I am not saying that something is bad because it's written by Geoff Johns (in fact there are multiple storylines he's written I quite enjoy - go read Kon's Adventure Comics run, which contains some of my favourite Kon characterisation ever). It's meant more in terms of the fact that a lot of comics writers are quite distinct in their writing style, and you get to know their habits the more you read them. Alan Grant is going to try and sell you on the politics of anarchism. Greg Rucka really really really loves hyper-competent 30ish women with an edge, a grudge and a willingness to be seen as morally grey to achieve their aims. Scott Snyder really likes sweeping stories that have characters questioning their moral cores. Chuck Dixon is going to write everyone from a conservative viewpoint and specialises in character interaction. Grant Morrison loves pulling in pre-Crisis continuity points, whether or not they make sense. Paul Dini is Harley Quinn's biggest supporter and tends to write slice-of-life storylines in the same mode as he wrote BTAS. And so on.
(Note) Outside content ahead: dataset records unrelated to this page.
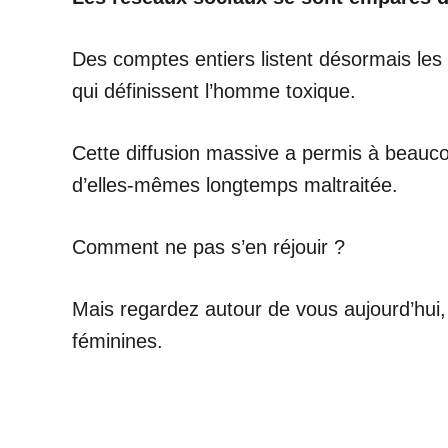
Des comptes entiers listent désormais les 
qui définissent l’homme toxique.
Cette diffusion massive a permis à beaucou
d’elles-mêmes longtemps maltraitée.
Comment ne pas s’en réjouir ?
Mais regardez autour de vous aujourd’hui,
féminines.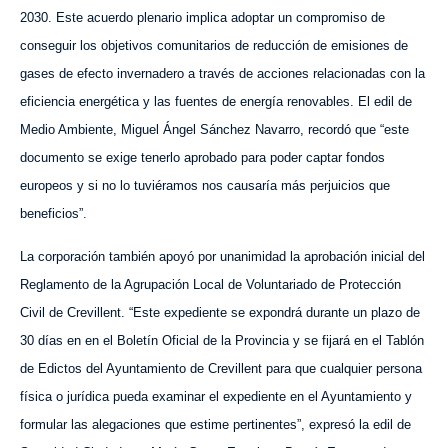
2030. Este acuerdo plenario implica adoptar un compromiso de
conseguir los objetivos comunitarios de reducción de emisiones de
gases de efecto invernadero a través de acciones relacionadas con la
eficiencia energética y las fuentes de energía renovables. El edil de
Medio Ambiente, Miguel Ángel Sánchez Navarro, recordó que “este
documento se exige tenerlo aprobado para poder captar fondos
europeos y si no lo tuviéramos nos causaría más perjuicios que
beneficios”.
La corporación también apoyó por unanimidad la aprobación inicial del
Reglamento de la Agrupación Local de Voluntariado de Protección
Civil de Crevillent. “Este expediente se expondrá durante un plazo de
30 días en en el Boletín Oficial de la Provincia y se fijará en el Tablón
de Edictos del Ayuntamiento de Crevillent para que cualquier persona
física o jurídica pueda examinar el expediente en el Ayuntamiento y
formular las alegaciones que estime pertinentes”, expresó la edil de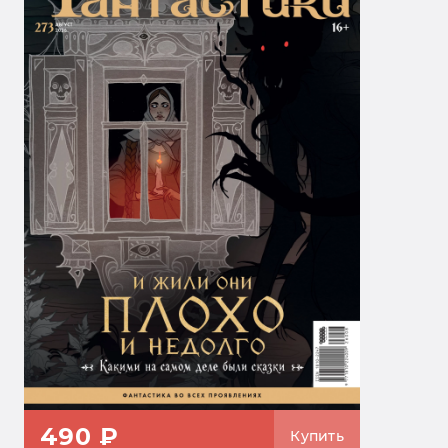
490 ₽
Купить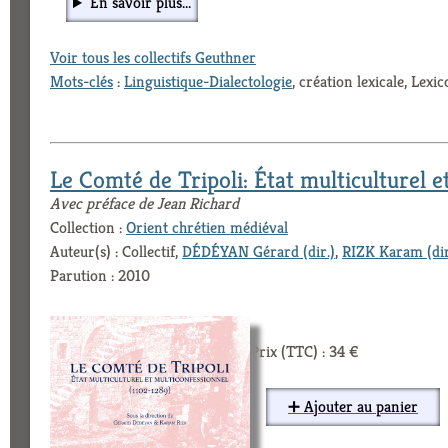
En savoir plus...
Voir tous les collectifs Geuthner
Mots-clés
:
Linguistique-Dialectologie
, création lexicale, Lexic
Le Comté de Tripoli: État multiculturel e
Avec préface de Jean Richard
Collection :
Orient chrétien médiéval
Auteur(s) : Collectif,
DÉDÉYAN Gérard (dir.)
,
RIZK Karam (dir
Parution : 2010
Prix (TTC) : 34 €
➕ Ajouter au panier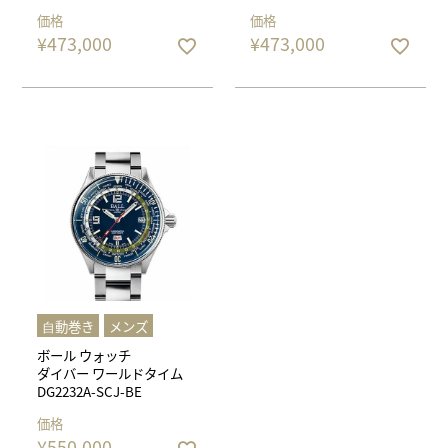
価格
価格
¥
473,000
¥
473,000
⾃動巻き
メンズ
ボール ウォッチ
ダイバー ワールドタイム
DG2232A-SCJ-BE
価格
¥
550,000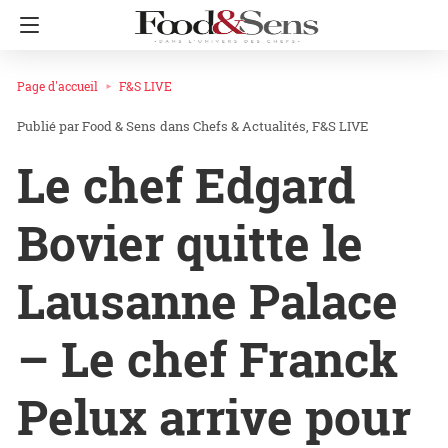
Page d'accueil
F&S LIVE
Food & Sens
dans
Chefs & Actualités
F&S LIVE
Le chef Edgard
Bovier quitte le
Lausanne Palace
– Le chef Franck
Pelux arrive pour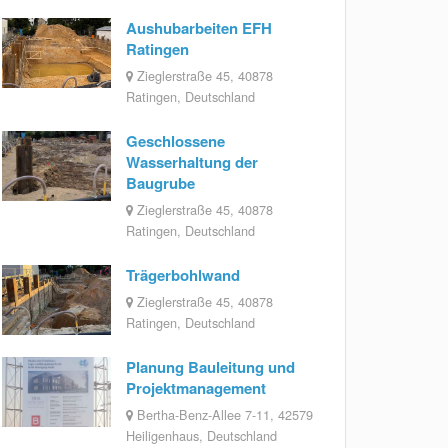
Aushubarbeiten EFH
Ratingen
Zieglerstraße 45, 40878
Ratingen, Deutschland
Geschlossene
Wasserhaltung der
Baugrube
Zieglerstraße 45, 40878
Ratingen, Deutschland
Trägerbohlwand
Zieglerstraße 45, 40878
Ratingen, Deutschland
Planung Bauleitung und
Projektmanagement
Bertha-Benz-Allee 7-11, 42579
Heiligenhaus, Deutschland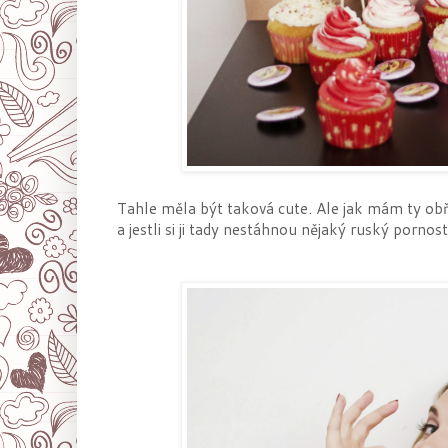
Tahle měla být taková cute. Ale jak mám ty obří o
a jestli si ji tady nestáhnou nějaký ruský pornos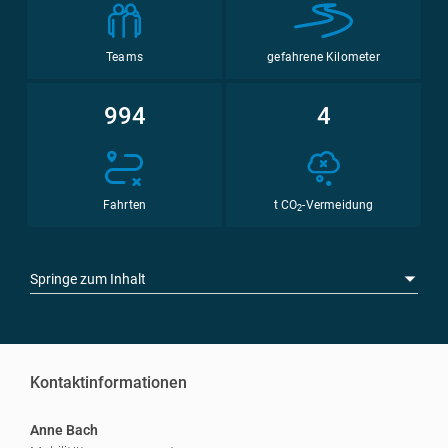
Teams
gefahrene Kilometer
994
4
Fahrten
t CO
-Vermeidung
2
Springe zum Inhalt
Kontaktinformationen
Anne Bach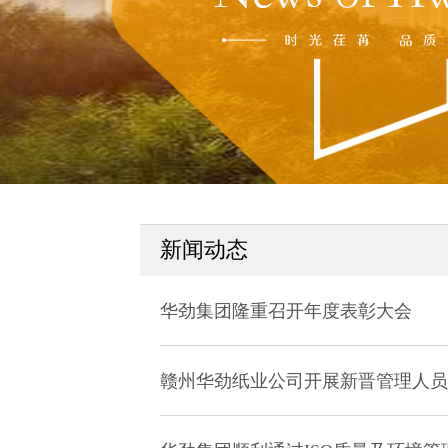
新闻动态
华劲集团隆重召开年度表彰大会
赣州华劲纸业公司开展新晋管理人员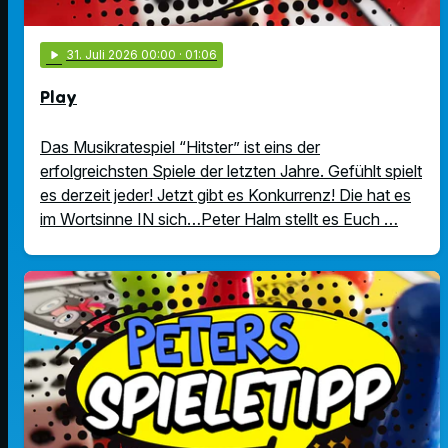
play_arrow
31
. Juli 2026 00:00
· 01:06
Play
Das Musikratespiel “Hitster” ist eins der
erfolgreichsten Spiele der letzten Jahre. Gefühlt spielt
es derzeit jeder! Jetzt gibt es Konkurrenz! Die hat es
im Wortsinne IN sich…Peter Halm stellt es Euch …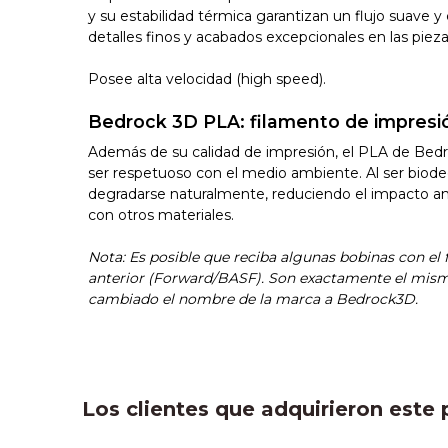
y su estabilidad térmica garantizan un flujo suave 
detalles finos y acabados excepcionales en las piez
Posee alta velocidad (high speed).
Bedrock 3D PLA: filamento de impresi
Además de su calidad de impresión, el PLA de Bed
ser respetuoso con el medio ambiente. Al ser biod
degradarse naturalmente, reduciendo el impacto a
con otros materiales.
Nota: Es posible que reciba algunas bobinas con el
anterior (Forward/BASF). Son exactamente el mismo
cambiado el nombre de la marca a Bedrock3D.
Los clientes que adquirieron est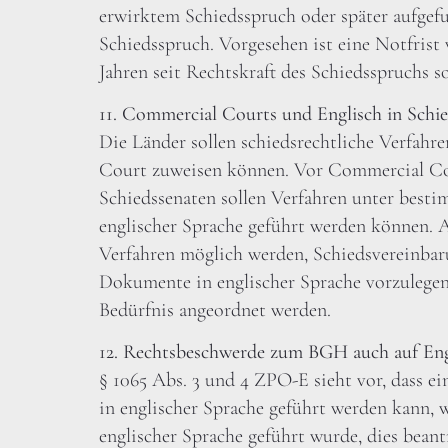
erwirktem Schiedsspruch oder später aufgef
Schiedsspruch. Vorgesehen ist eine Notfrist
Jahren seit Rechtskraft des Schiedsspruchs so
11. Commercial Courts und Englisch in Schie
Die Länder sollen schiedsrechtliche Verfah
Court zuweisen können. Vor Commercial Co
Schiedssenaten sollen Verfahren unter besti
englischer Sprache geführt werden können. 
Verfahren möglich werden, Schiedsvereinbar
Dokumente in englischer Sprache vorzulegen
Bedürfnis angeordnet werden.
12. Rechtsbeschwerde zum BGH auch auf Eng
§ 1065 Abs. 3 und 4 ZPO-E sieht vor, dass 
in englischer Sprache geführt werden kann, 
englischer Sprache geführt wurde, dies beant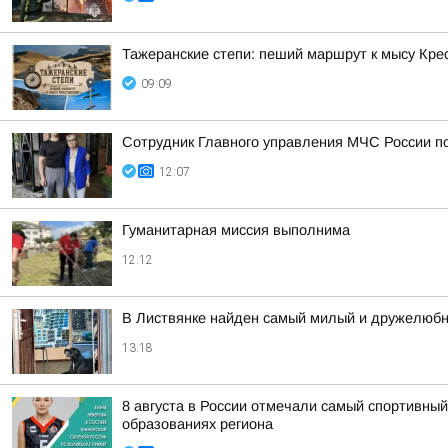
Тажеранские степи: пеший маршрут к мысу Кре
09:09
Сотрудник Главного управления МЧС России по
12:07
Гуманитарная миссия выполнима
12:12
В Листвянке найден самый милый и дружелюбн
13:18
8 августа в России отмечали самый спортивны
образованиях региона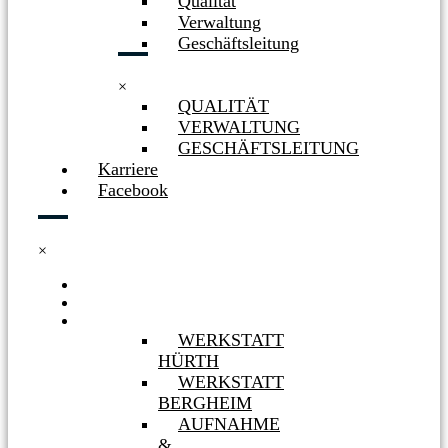
Qualität
Verwaltung
Geschäftsleitung
×
QUALITÄT
VERWALTUNG
GESCHÄFTSLEITUNG
Karriere
Facebook
×
HOME
NEWS
WERKSTÄTTEN
WERKSTATT
HÜRTH
WERKSTATT
BERGHEIM
AUFNAHME
&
The hallmarks of a Geoff Johns story are fundamentally the following: a massive hard on for the Green Lanterns Corps and Hal Jordan as the best Green Lantern in existence; he thinks Barry Allen is an interesting character; strong dislike of a lot of 90s storyline decisions, particularly the post-Crisis 'Last Son of Krypton' policy (aka 'Clark can be the only Kryptonian') and Hal as Parallax; inability to turn a script in on time; and he's one of the main writers interested in JSA stuff due to the historical quirk that his entry into DC comics came via JSA-related characters and writing. The man is not afraid of a big retcon to fix a situation he doesn't like.
I wouldn't say Johns' writing is awful. I would say he writes stories that you can pick out as specifically written by him as he has a distinct voice, and you'll have a better time with his writing if it's about a character he loves to pieces, if you also like that character.
Most of what people strongly dislike about his writing falls into his willingness to retcon situations and push particularly Hal and Barry as main characters (and people who don't like the Kon's parentage retcon).